The merged company, to be called Live Nation Entertainment, could monopolize the concert industry. It would combine not only the world’s largest ticket seller and the world’s largest management company with the world’s largest concert promoter and the world’s largest venue operator but also the interests of Azoff; Rapino; Barry Diller, who is reportedly slated to become the chairman of the new company; John Malone, the chairman of the cable operator Liberty Global, which is a major Ticketmaster shareholder; and Ariel Emanuel, a prominent Hollywood agent who is a member of the board of Live Nation and the brother of Rahm Emanuel, President Obama’s chief of staff. In theory, Live Nation Entertainment could compete unfairly with AEG Live, the second-largest concert promoter, which was started by the Denver-based billionaire Phil Anschutz in 2005, and with the handful of remaining independent promoters, such as John Scher, who had declined to sell to Sillerman back in the nineties. As both manager and promoter, the company could deny its superstar acts to venues that refuse to use its promotional and ticket-selling services.
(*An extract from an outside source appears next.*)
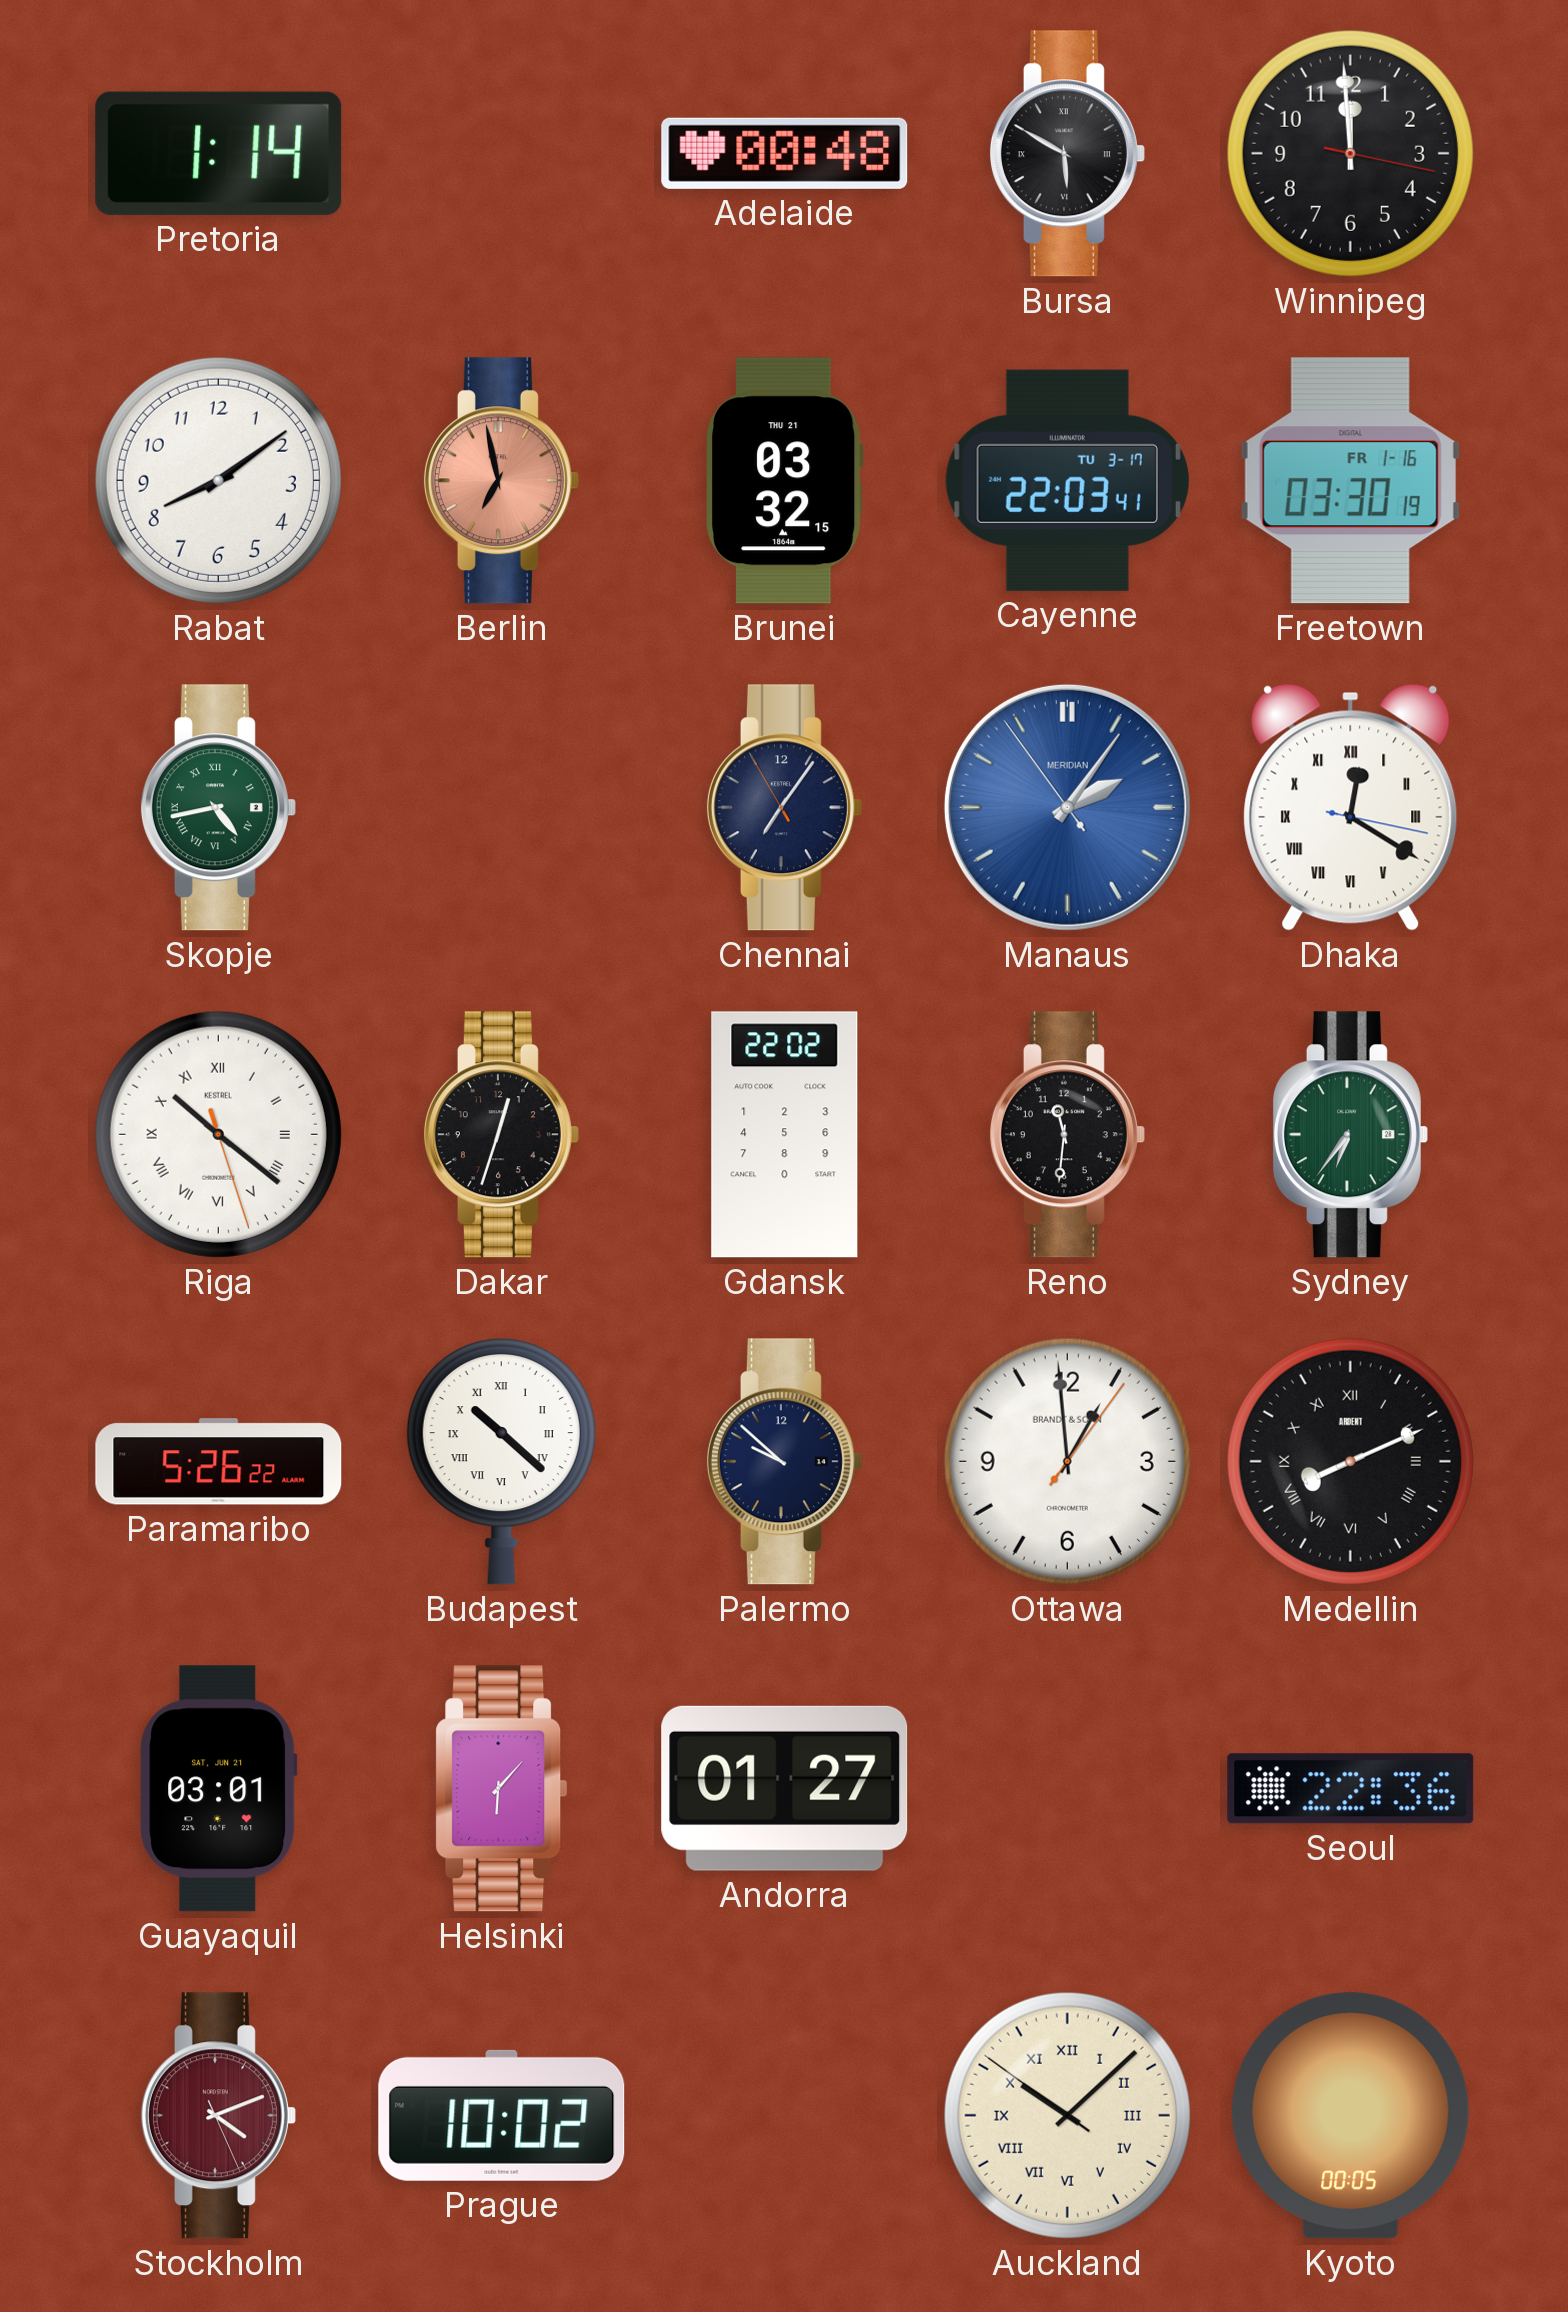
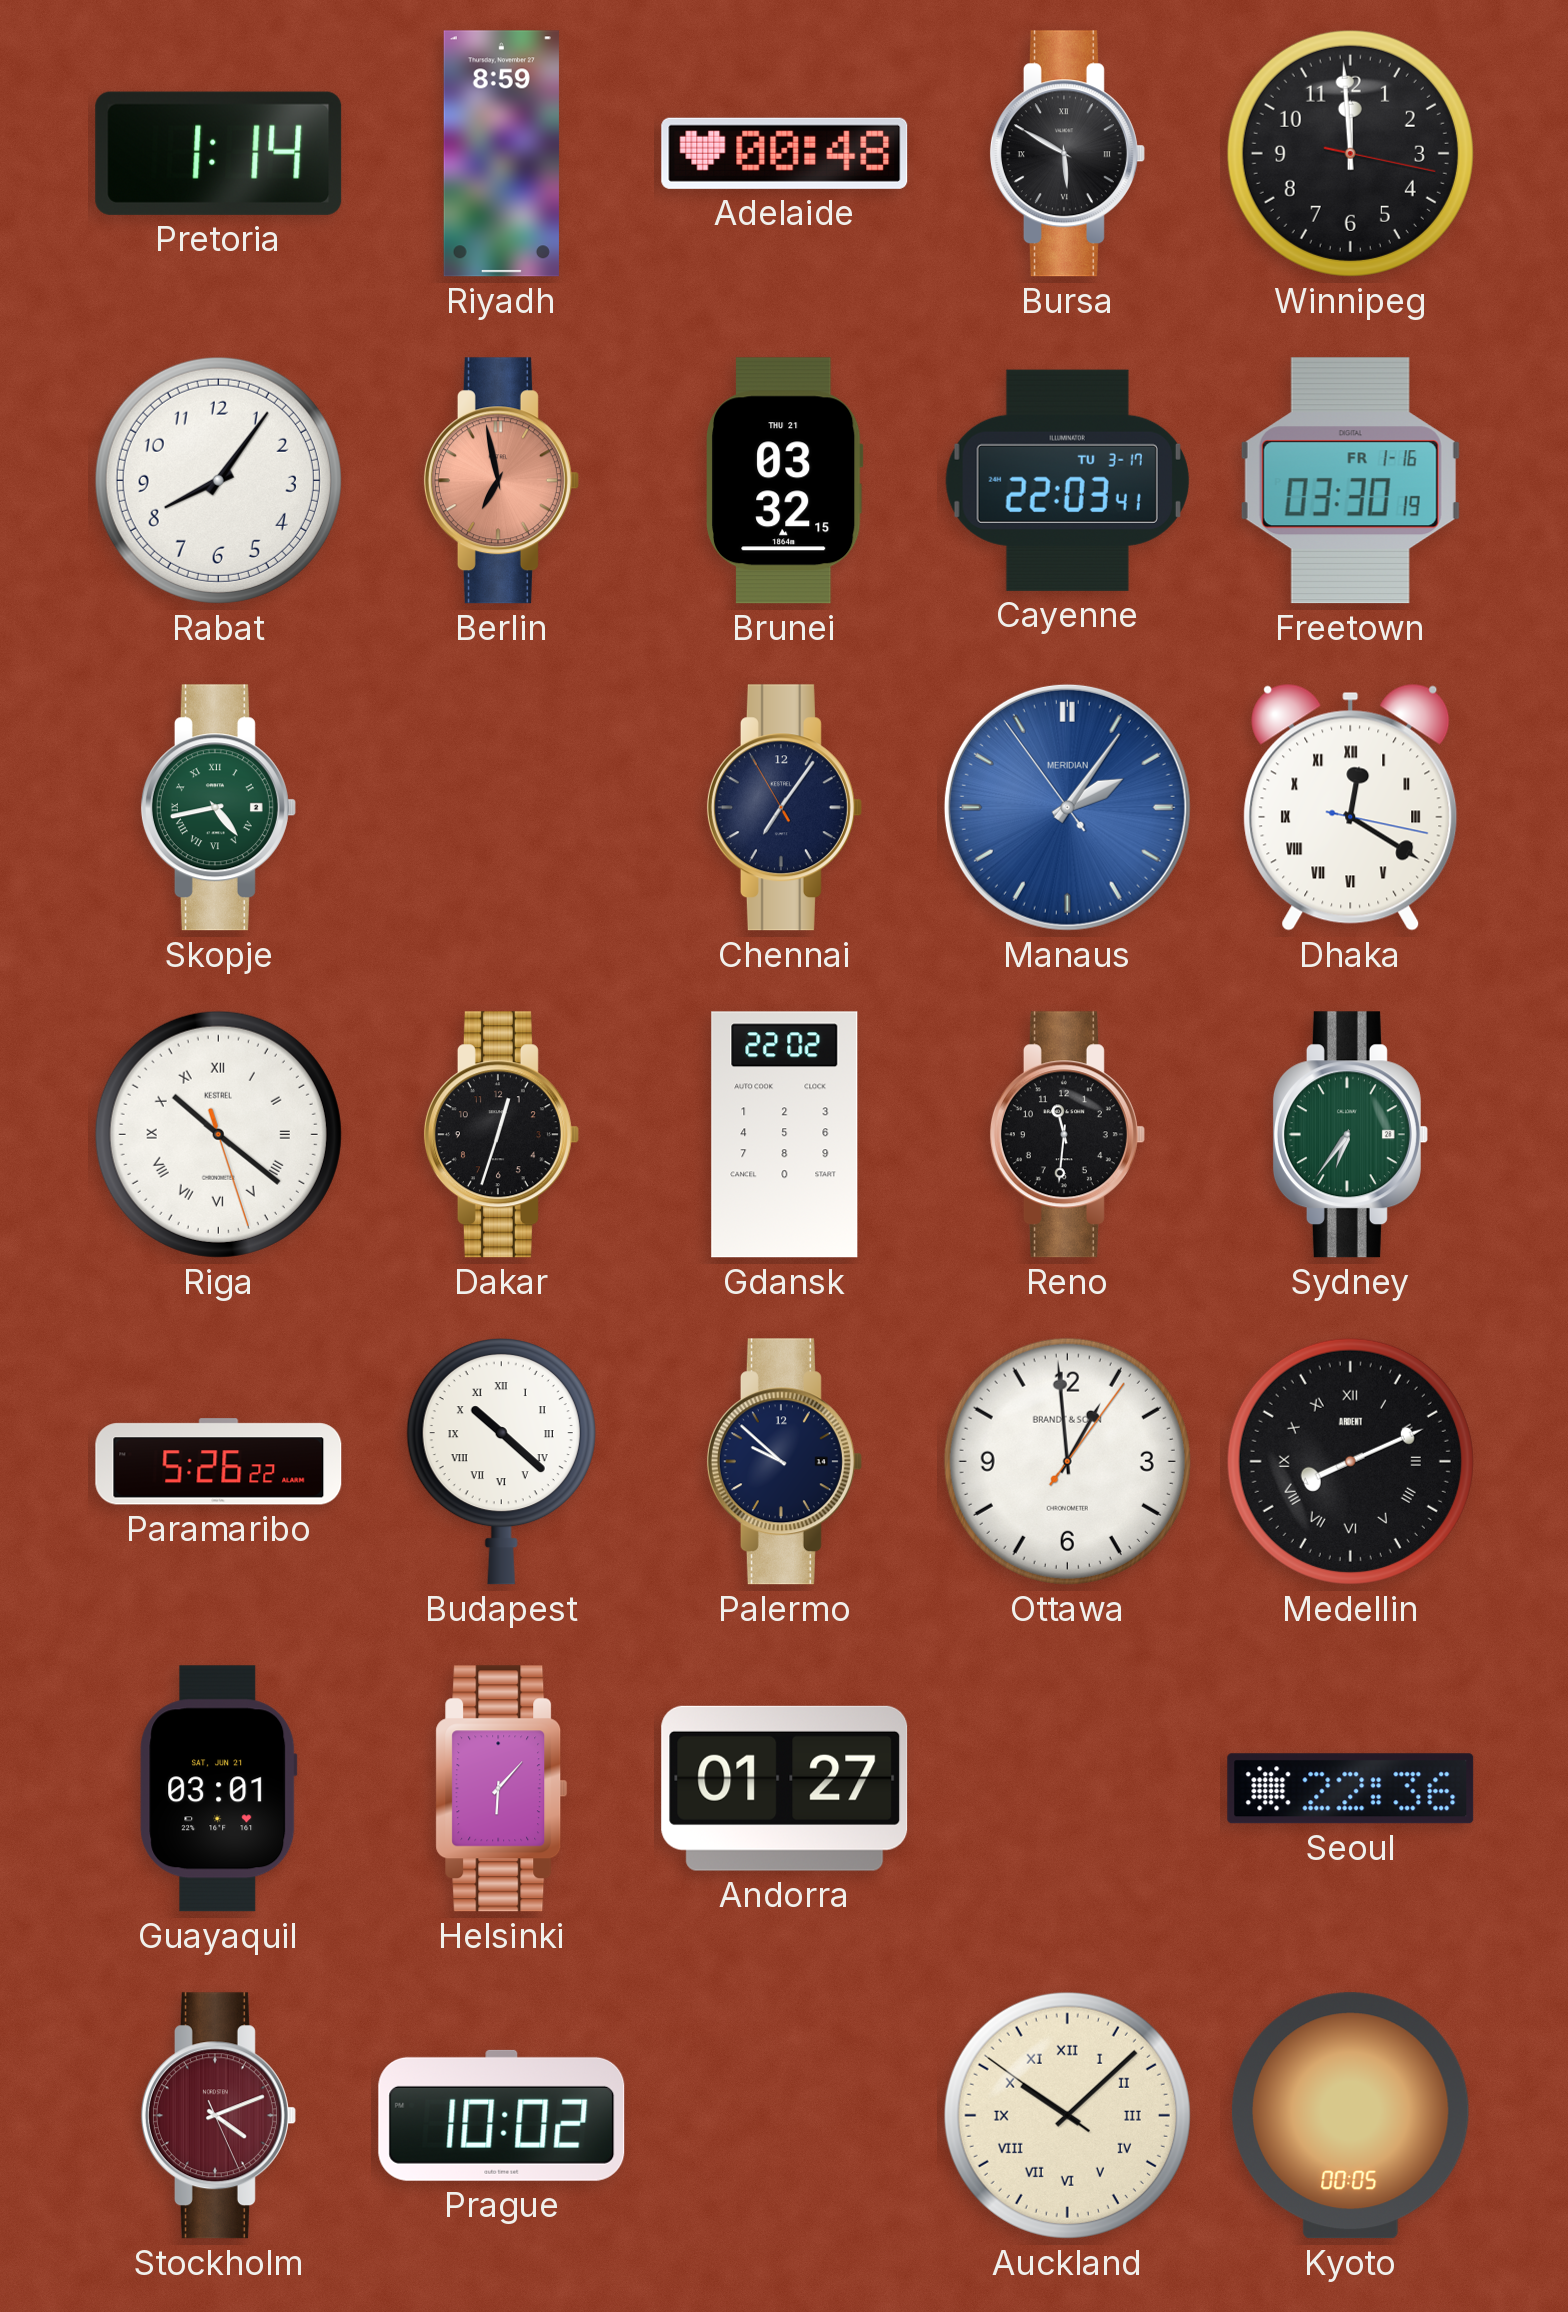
Riyadh: none -> 8:59
Rabat: 8:09 -> 8:06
Ticketmaster maintains that the new merger won’t be anti-competitive, because new ticketing technology allows independent promoters and venues to ticket their own shows, and that the managers’ interests will reflect the artists’ wishes.

When I went to see John Scher recently, in his offices on lower Fifth Avenue, he said he had turned down SFX’s offer of seventeen million dollars for his company, Metropolitan Talent, because “I’m hardheaded.” (His head—large, bald, and bony—looks like it could do some damage if it butted you.) “And because in my view this industry was never right for consolidation.” It was a “regional, entrepreneurial business” that, with consolidation, became “all about market share and not profitability.” Because the promoter’s margins were so slim, he had to monitor every detail of an event, including how much ice the barmen put in the glasses, or he wouldn’t make money. “That changed with consolidation,” Scher went on. “SFX said to acts, ‘How much are you making on this tour? Two hundred and fifty thousand? O.K., we’ll pay you three hundred and fifty thousand for every date on the tour.’ Soon, eighty per cent of the headliners are doing national tours, for inflated guarantees. What’s the result? Live Nation can’t make money. So they go to Ticketmaster and say, ‘We need a bigger piece of the service charges.’ So Ticketmaster raises its service charges. And then what happens? The public gets fed up. Six- to eight-dollar beers, expensive hot dogs, outrageous parking fees, and expensive tickets—who needs it? So all that starts to erode the business, then gas prices go up, then the economy tanks. And then Michael Rapino stands up in front of Congress and says the business model is broken, and therefore Live Nation has to merge with Ticketmaster. Well, who broke it?”

On the other hand, if the concert business is to become what the record business was for the entire music industry—the hub from which everything else flows, as Rapino put it in his testimony to the subcommittee—then something needs to be done. Because, if new superstars aren’t developed, the concert industry will die, just as the record industry is dying, and then there won’t be much of a music business at all. Danny Goldberg, a longtime music-industry professional, told me recently, “I’m not a big fan of consolidation, but it’s better than anarchy.”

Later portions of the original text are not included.